Such a pipeline would provide greater choice and competition, increase Australian's energy supply security and help achieve greenhouse gas emission targets, Gallop said in an address to the Australian Petroleum Production & Exploration Association (APPEA) conference in Perth yesterday.
"At the very least, investigation and planning work for the pipeline should be happening now. Such an investment will be a small price to pay," Gallop said.
More federal leadership and funding was needed on such projects as Western Australia could not afford to continue to "go it alone" in funding major infrastructure, according to Gallop.
"Western Australia is the powerhouse of the nation and the federal government would be foolish to squander the opportunity of ensuring they fuel the national economy for decades to come," he said.
"My government will continue to take this infrastructure funding battle up to the Commonwealth.

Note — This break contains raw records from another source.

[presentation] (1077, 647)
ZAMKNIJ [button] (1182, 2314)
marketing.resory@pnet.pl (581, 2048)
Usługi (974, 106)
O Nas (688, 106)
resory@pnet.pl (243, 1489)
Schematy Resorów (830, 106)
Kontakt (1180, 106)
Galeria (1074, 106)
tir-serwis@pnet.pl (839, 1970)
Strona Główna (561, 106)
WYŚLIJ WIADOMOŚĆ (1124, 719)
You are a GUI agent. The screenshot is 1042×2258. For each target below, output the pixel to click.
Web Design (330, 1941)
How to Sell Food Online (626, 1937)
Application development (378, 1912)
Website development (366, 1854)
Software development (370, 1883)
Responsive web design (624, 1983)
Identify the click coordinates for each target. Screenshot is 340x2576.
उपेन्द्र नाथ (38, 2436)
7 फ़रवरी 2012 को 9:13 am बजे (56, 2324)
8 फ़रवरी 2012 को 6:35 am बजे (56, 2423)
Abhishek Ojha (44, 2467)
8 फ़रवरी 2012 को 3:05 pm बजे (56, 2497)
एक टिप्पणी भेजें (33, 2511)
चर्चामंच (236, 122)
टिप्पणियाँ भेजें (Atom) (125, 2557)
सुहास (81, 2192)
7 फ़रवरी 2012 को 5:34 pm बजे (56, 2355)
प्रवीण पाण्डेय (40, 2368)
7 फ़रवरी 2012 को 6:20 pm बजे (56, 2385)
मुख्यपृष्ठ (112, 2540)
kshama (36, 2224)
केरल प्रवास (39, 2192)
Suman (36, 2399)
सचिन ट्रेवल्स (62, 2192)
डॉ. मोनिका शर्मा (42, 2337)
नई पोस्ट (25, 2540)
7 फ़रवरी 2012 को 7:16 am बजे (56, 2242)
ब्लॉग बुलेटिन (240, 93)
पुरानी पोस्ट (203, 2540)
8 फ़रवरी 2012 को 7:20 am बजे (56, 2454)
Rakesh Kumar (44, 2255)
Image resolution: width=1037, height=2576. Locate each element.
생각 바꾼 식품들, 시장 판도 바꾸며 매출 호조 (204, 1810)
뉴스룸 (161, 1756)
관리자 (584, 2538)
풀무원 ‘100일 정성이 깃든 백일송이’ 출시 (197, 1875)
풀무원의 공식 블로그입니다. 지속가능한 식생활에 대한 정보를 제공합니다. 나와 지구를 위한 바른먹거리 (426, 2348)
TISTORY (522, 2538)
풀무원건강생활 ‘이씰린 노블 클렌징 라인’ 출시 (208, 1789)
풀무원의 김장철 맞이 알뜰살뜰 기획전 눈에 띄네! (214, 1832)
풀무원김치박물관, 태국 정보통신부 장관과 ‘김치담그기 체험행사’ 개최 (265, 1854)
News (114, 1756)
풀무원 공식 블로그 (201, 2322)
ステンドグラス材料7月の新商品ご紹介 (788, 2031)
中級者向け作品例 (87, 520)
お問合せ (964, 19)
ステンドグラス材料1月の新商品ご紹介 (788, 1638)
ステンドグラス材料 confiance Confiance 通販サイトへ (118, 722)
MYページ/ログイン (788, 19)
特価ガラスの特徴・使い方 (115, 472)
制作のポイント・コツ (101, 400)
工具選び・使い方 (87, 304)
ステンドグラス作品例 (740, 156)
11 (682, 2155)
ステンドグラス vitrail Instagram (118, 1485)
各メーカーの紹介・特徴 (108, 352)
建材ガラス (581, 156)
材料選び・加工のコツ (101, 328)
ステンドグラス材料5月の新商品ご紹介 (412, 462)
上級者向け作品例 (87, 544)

We need the federal government working with my government to make sure we can realise the enormous potential Western Australia brings."
Meanwhile the Gallop Government has set up a projects taskforce - made up of ministers from portfolios such as Housing and Works, treasury, planning and infrastructure and small business - to ensure that major infrastructure porgrams were implemented properly and cost-effectively, Gallop said.
"The key role of the task force is to hold government departments accountable for the delivery of major projects, on time and on budget," Dr Gallop said.
"Big projects invariably face problems related to timetables and budgets so it makes sense for them to receive the highest level of government attention," he said.